Photo by Keiichi Sato
移り変わりの激しいテレビ業界において、半世紀にわたり「お茶の間の顔」であり続ける気象予報士・森田正光さん。活躍を続けられる秘訣を聞くと、ご本人は「運がよかったから」と笑う。しかし、それだけで50年は生き残れない。柔和な笑顔の裏には、どんな哲学があるのか。後輩となる筆者が、核心に迫った。(聞き手/気象キャスター 佐藤圭一)
50年間テレビ出演する森田さんのシンプル哲学
――森田さん、今日は天気の話ではなく、森田さんご自身の話を聞かせてください。まず、50年もの間、お茶の間に愛され続ける秘訣は何ですか?
森田 素直だから、じゃない?(笑)
――もう少しちゃんと教えてくださいよ(笑)。森田さんなりの「戦略」のようなものはあったのでしょうか?

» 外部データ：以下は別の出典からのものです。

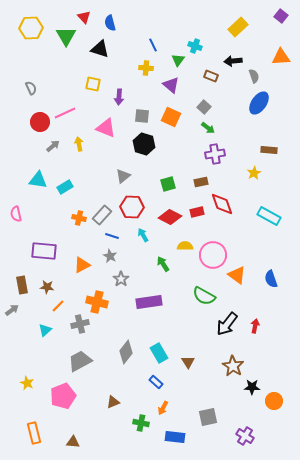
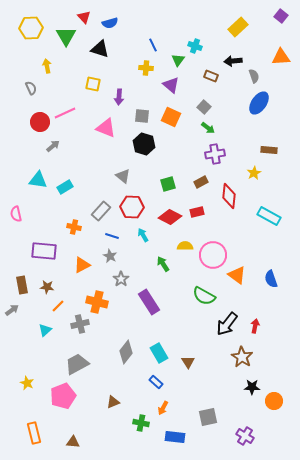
blue semicircle at (110, 23): rotated 91 degrees counterclockwise
yellow arrow at (79, 144): moved 32 px left, 78 px up
gray triangle at (123, 176): rotated 42 degrees counterclockwise
brown rectangle at (201, 182): rotated 16 degrees counterclockwise
red diamond at (222, 204): moved 7 px right, 8 px up; rotated 25 degrees clockwise
gray rectangle at (102, 215): moved 1 px left, 4 px up
orange cross at (79, 218): moved 5 px left, 9 px down
purple rectangle at (149, 302): rotated 65 degrees clockwise
gray trapezoid at (80, 361): moved 3 px left, 3 px down
brown star at (233, 366): moved 9 px right, 9 px up
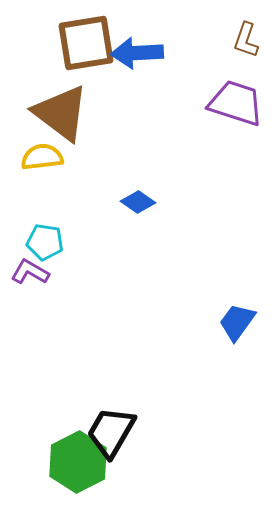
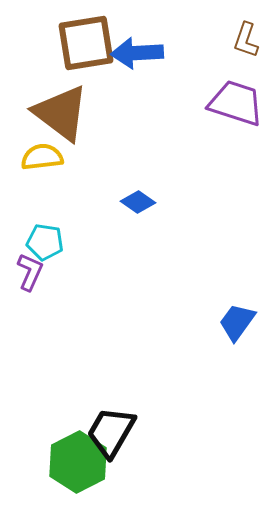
purple L-shape: rotated 84 degrees clockwise
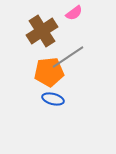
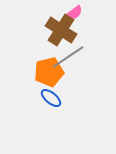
brown cross: moved 19 px right, 1 px up; rotated 24 degrees counterclockwise
orange pentagon: rotated 8 degrees counterclockwise
blue ellipse: moved 2 px left, 1 px up; rotated 25 degrees clockwise
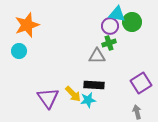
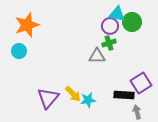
black rectangle: moved 30 px right, 10 px down
purple triangle: rotated 15 degrees clockwise
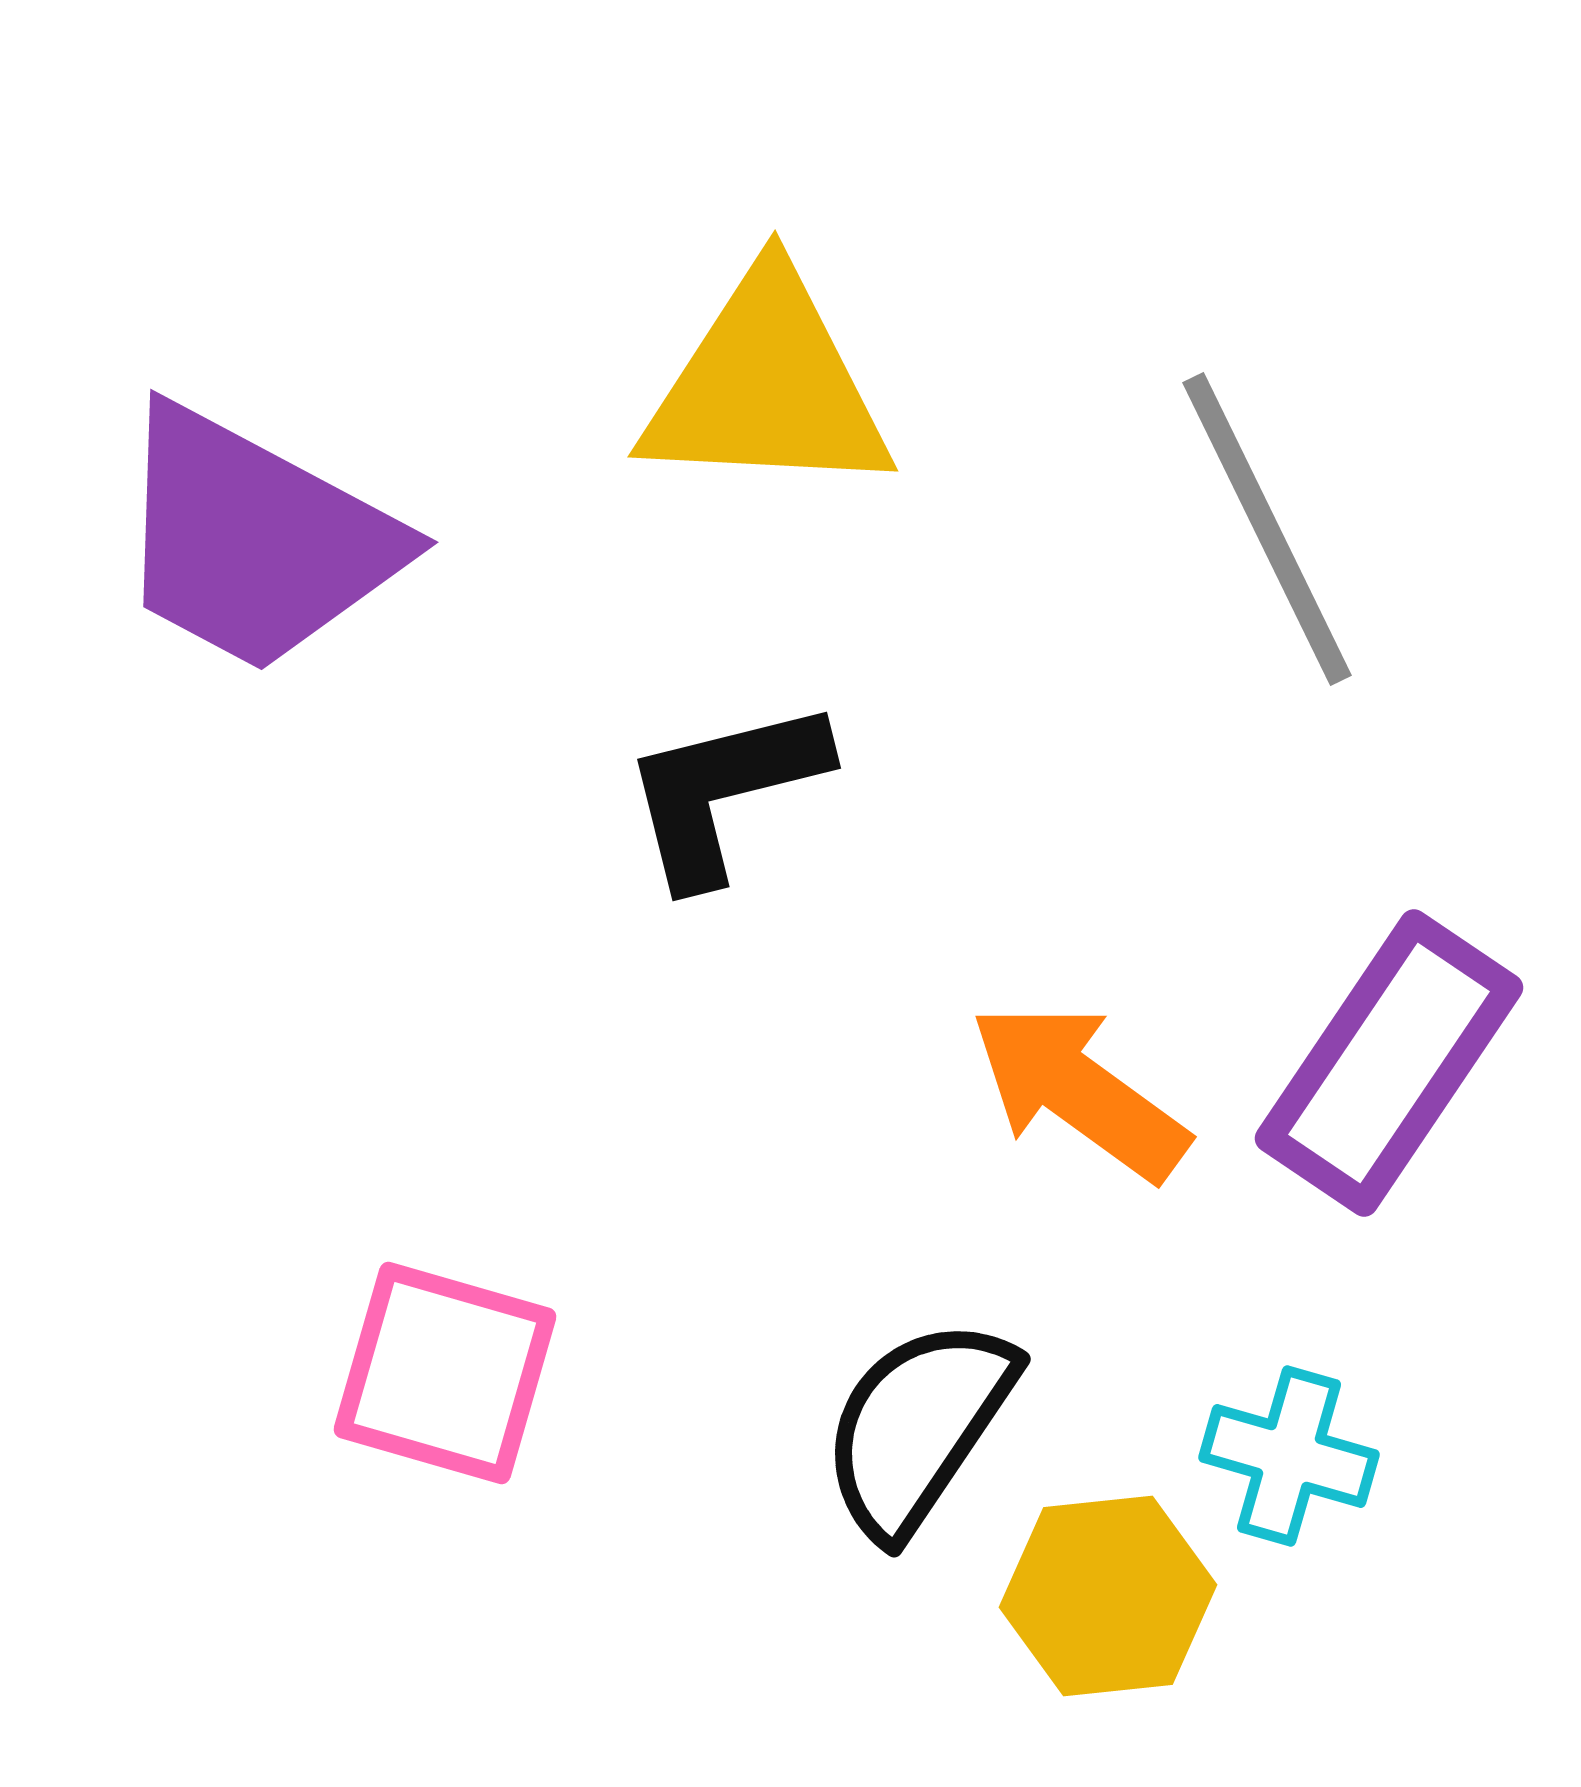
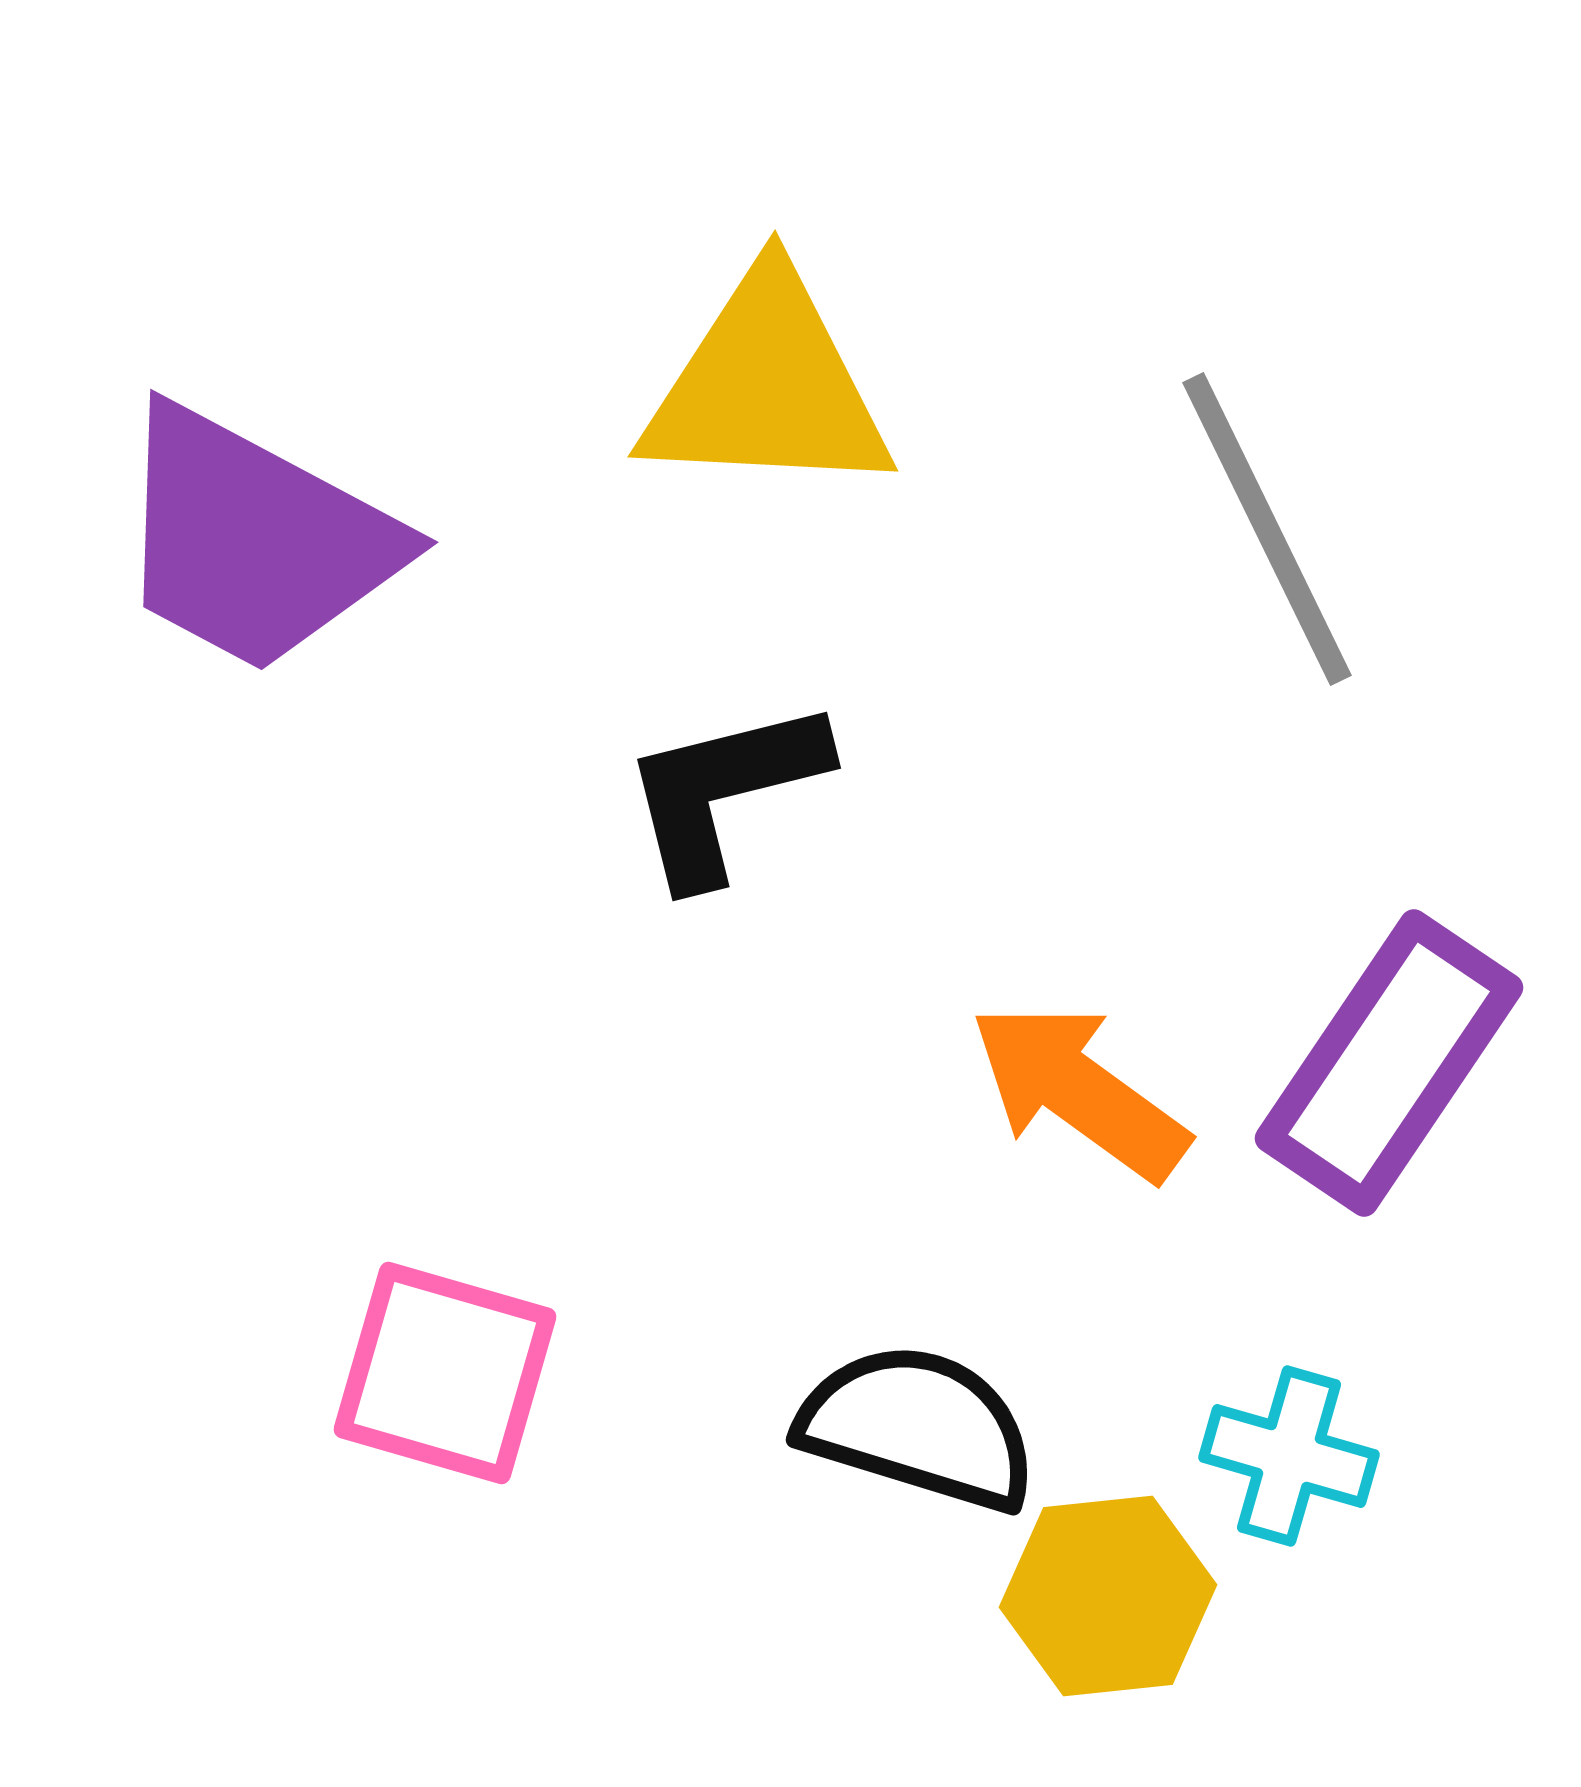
black semicircle: rotated 73 degrees clockwise
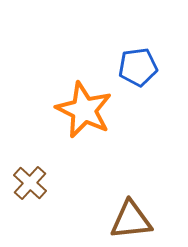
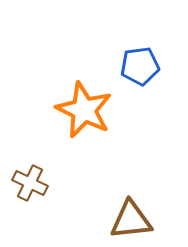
blue pentagon: moved 2 px right, 1 px up
brown cross: rotated 16 degrees counterclockwise
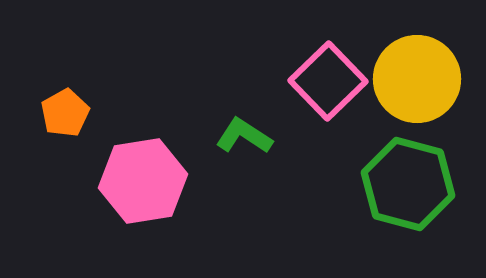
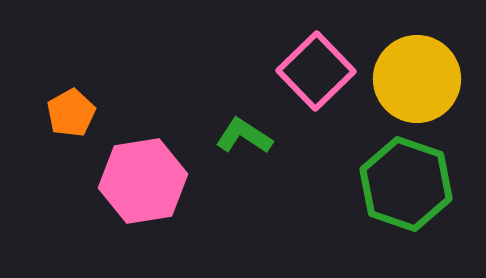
pink square: moved 12 px left, 10 px up
orange pentagon: moved 6 px right
green hexagon: moved 2 px left; rotated 4 degrees clockwise
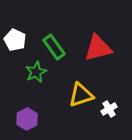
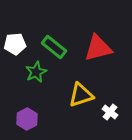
white pentagon: moved 4 px down; rotated 30 degrees counterclockwise
green rectangle: rotated 15 degrees counterclockwise
white cross: moved 1 px right, 3 px down; rotated 21 degrees counterclockwise
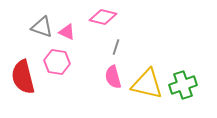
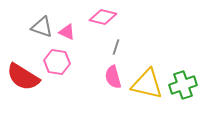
red semicircle: rotated 44 degrees counterclockwise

うーん。若い頃に気づいたのは、自分には強力なコネもないし、華々しい学歴もない、ということでした。でも、生きていくためには、ある程度のお金は必要でしょう?
チャップリンの映画『ライムライト』に、こんな有名なセリフがあるんです。「人生に必要なもの。それは勇気と想像力、そして少しのお金だ」と。当時の僕はまさにこの「少しのお金」を得るために、どうすれば仕事でうまくやっていけるかを考えました。
自分なりに考えて出した答えは、非常にシンプルです。「人に嫌われてはいけない」ということ。そして、人間の本質を自分なりに掘り下げていくと、あることにたどり着きました。それは「人は、馬鹿が好き」ということなんです。
――少しドキッとする言葉ですが、どういう意味でしょうか?
人間というのは本能的に、自分より「優秀な人間」を警戒する生き物なんですよ。なぜなら、自分の生存や立場を脅かされるかもしれないから。
だから、本当に利口な人ほど「馬鹿なふり」をすることが多い。「能ある鷹は爪を隠す」とは、まさにこのことです。
――確かに、隙のない人よりも、どこか抜けている人の方が好かれますよね。